<<<<

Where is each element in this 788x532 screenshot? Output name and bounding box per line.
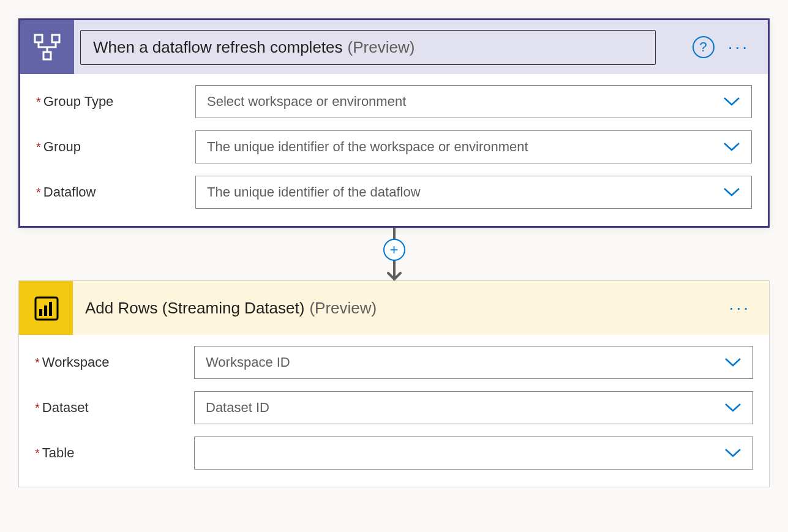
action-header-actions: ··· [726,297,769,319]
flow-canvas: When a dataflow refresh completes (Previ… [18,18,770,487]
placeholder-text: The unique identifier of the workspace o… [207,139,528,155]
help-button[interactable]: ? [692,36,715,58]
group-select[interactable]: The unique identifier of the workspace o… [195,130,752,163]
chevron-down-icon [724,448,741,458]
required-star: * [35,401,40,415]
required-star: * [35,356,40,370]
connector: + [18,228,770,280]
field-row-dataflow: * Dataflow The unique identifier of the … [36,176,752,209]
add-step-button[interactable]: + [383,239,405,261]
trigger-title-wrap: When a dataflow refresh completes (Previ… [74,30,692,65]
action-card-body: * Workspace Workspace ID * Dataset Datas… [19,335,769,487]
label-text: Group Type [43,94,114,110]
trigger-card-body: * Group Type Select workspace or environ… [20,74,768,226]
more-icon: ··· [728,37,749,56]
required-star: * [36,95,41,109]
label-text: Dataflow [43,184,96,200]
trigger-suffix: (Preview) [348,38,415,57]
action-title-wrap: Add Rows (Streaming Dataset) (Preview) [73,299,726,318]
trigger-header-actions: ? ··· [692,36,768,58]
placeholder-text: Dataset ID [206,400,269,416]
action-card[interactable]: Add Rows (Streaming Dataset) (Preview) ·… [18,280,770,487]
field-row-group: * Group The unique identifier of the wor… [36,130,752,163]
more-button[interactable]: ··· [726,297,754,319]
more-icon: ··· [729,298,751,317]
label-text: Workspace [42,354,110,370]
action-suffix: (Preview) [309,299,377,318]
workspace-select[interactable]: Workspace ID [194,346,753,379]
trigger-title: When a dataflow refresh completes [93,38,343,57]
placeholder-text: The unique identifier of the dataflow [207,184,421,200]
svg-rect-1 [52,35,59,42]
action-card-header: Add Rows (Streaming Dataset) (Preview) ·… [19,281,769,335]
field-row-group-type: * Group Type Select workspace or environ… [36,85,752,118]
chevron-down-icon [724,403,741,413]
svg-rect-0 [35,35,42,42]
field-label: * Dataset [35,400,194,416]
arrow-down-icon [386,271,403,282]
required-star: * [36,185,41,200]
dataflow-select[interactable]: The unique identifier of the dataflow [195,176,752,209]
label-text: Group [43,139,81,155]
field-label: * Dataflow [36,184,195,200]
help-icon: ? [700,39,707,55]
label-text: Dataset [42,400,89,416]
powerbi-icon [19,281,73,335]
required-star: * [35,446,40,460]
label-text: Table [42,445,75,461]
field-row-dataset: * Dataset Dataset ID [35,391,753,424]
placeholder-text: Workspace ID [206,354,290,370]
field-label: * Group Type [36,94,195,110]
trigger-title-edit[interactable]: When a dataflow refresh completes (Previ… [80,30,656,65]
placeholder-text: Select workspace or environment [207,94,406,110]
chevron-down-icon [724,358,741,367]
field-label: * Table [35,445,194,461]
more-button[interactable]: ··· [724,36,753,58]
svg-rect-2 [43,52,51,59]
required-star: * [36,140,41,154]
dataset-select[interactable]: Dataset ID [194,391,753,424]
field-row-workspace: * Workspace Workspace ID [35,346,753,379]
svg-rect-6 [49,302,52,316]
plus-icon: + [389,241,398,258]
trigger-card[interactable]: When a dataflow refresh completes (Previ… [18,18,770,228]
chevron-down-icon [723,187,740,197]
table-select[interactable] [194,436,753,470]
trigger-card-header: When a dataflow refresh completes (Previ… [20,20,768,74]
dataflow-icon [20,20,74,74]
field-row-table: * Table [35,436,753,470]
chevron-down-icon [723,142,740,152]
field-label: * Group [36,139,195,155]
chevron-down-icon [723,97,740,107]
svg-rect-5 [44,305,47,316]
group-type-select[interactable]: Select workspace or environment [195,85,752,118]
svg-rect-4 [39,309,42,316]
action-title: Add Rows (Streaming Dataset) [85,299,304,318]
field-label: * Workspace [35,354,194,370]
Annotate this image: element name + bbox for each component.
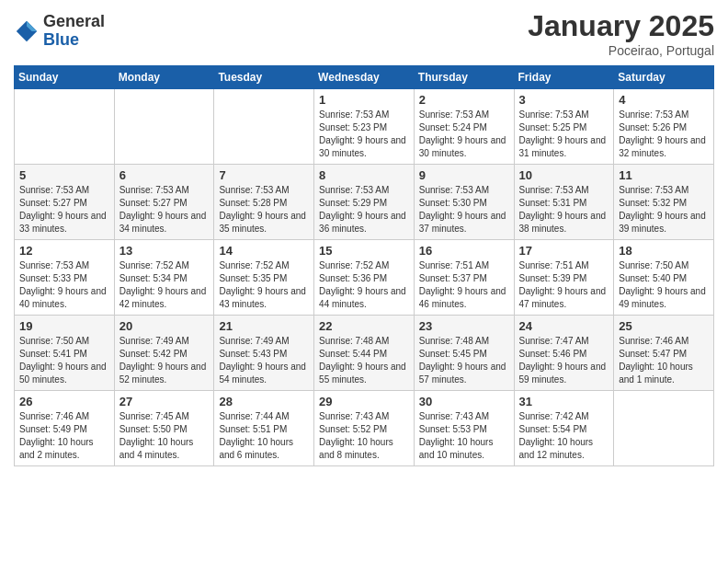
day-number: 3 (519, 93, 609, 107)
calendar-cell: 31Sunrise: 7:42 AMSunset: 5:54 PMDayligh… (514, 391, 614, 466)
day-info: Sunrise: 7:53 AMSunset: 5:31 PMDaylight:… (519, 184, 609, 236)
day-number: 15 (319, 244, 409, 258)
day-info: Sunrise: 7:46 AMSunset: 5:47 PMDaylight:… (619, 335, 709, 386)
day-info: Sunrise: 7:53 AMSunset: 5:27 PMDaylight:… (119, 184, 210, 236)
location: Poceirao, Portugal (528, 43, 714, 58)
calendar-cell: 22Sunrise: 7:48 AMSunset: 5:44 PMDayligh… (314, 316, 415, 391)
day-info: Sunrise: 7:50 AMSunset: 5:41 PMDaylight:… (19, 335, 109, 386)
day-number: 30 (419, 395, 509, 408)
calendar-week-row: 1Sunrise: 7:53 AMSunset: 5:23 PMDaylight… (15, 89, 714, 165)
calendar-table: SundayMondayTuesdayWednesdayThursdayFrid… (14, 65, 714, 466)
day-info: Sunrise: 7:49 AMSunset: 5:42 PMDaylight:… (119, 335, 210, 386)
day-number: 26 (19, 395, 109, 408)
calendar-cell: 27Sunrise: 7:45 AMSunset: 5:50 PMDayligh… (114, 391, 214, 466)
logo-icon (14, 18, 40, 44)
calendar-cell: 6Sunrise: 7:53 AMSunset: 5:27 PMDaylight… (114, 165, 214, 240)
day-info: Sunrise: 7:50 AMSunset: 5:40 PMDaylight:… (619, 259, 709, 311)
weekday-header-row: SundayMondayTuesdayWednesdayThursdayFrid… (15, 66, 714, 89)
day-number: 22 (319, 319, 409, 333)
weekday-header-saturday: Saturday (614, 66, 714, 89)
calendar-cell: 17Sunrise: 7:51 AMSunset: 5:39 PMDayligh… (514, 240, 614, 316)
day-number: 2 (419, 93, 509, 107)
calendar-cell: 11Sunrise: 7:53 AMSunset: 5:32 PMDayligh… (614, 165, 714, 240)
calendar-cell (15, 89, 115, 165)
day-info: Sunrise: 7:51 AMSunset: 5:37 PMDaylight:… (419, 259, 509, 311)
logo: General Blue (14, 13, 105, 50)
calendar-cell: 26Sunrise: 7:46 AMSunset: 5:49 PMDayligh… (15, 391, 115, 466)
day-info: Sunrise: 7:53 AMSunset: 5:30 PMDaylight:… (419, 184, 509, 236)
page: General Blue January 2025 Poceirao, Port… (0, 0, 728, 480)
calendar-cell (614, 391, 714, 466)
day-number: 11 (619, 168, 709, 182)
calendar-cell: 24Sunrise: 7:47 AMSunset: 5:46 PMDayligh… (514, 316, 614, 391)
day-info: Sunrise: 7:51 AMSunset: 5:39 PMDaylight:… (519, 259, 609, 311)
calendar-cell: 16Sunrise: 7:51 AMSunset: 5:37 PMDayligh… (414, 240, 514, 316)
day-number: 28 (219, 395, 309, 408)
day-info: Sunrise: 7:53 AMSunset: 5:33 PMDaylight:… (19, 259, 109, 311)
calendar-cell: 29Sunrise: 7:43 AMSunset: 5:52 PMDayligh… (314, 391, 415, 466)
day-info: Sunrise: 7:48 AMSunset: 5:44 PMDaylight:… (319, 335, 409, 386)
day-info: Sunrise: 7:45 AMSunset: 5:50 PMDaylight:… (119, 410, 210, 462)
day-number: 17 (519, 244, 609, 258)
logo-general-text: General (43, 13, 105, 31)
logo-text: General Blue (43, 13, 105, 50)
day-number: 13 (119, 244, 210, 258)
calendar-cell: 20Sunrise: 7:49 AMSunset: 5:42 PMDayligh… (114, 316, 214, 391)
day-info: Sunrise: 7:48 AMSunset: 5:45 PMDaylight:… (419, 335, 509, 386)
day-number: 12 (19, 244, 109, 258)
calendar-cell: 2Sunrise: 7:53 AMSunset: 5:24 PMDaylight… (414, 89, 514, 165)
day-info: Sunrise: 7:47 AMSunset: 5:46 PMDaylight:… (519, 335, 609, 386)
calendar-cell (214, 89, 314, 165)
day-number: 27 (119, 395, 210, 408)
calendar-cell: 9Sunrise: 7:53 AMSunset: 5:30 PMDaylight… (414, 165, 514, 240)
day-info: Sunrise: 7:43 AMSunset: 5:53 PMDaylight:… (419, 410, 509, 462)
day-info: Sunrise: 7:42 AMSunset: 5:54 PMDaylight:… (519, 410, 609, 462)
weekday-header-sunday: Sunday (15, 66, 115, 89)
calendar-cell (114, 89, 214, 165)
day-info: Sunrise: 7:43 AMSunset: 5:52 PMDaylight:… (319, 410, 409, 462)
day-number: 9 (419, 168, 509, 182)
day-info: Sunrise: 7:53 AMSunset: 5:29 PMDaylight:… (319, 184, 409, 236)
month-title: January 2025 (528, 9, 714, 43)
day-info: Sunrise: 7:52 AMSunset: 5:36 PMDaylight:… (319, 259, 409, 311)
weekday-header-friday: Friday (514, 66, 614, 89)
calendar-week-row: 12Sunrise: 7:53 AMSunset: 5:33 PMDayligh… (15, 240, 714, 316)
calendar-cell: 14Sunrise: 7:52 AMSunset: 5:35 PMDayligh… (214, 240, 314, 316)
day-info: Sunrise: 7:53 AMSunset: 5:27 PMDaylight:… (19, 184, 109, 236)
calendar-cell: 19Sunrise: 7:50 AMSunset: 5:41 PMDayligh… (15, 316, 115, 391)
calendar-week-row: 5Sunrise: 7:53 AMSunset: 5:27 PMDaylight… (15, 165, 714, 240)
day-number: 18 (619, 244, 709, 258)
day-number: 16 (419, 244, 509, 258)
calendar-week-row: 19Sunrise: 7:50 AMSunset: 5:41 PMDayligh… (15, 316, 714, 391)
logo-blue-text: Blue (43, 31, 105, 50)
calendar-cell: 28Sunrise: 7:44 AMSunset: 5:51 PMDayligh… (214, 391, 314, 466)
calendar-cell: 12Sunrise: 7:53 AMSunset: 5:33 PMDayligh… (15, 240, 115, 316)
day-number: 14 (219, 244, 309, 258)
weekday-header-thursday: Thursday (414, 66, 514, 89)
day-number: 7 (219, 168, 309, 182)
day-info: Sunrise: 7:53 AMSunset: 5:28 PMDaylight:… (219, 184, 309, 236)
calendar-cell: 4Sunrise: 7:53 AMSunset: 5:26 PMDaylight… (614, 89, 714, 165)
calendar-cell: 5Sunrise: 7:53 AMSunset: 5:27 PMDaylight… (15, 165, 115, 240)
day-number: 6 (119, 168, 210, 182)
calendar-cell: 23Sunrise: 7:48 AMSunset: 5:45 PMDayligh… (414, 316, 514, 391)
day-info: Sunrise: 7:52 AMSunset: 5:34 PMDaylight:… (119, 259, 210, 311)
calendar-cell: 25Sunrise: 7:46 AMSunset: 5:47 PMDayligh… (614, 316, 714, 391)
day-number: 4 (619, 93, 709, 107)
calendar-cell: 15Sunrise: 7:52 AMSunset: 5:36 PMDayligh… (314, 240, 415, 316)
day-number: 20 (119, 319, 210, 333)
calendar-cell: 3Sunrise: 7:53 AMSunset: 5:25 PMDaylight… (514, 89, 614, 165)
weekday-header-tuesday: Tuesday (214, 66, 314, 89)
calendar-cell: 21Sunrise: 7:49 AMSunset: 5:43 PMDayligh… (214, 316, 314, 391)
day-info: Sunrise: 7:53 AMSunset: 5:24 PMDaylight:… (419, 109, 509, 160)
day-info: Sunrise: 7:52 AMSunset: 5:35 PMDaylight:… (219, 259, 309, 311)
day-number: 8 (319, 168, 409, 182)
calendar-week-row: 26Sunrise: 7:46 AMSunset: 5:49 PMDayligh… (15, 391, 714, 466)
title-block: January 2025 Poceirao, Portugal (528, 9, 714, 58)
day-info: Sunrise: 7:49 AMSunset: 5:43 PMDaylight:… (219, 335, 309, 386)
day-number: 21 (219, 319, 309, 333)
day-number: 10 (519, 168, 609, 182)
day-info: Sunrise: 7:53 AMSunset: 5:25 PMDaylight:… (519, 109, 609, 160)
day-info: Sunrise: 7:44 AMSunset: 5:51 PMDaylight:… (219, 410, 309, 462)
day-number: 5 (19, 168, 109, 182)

>>>>

Problem statement:
For the listing above, identify each line bearing "Blue".

Task result:
logo: General Blue (14, 13, 105, 50)
page: General Blue January 2025 Poceirao, Port… (0, 0, 728, 480)
logo-text: General Blue (43, 13, 105, 50)
logo-blue-text: Blue (43, 31, 105, 50)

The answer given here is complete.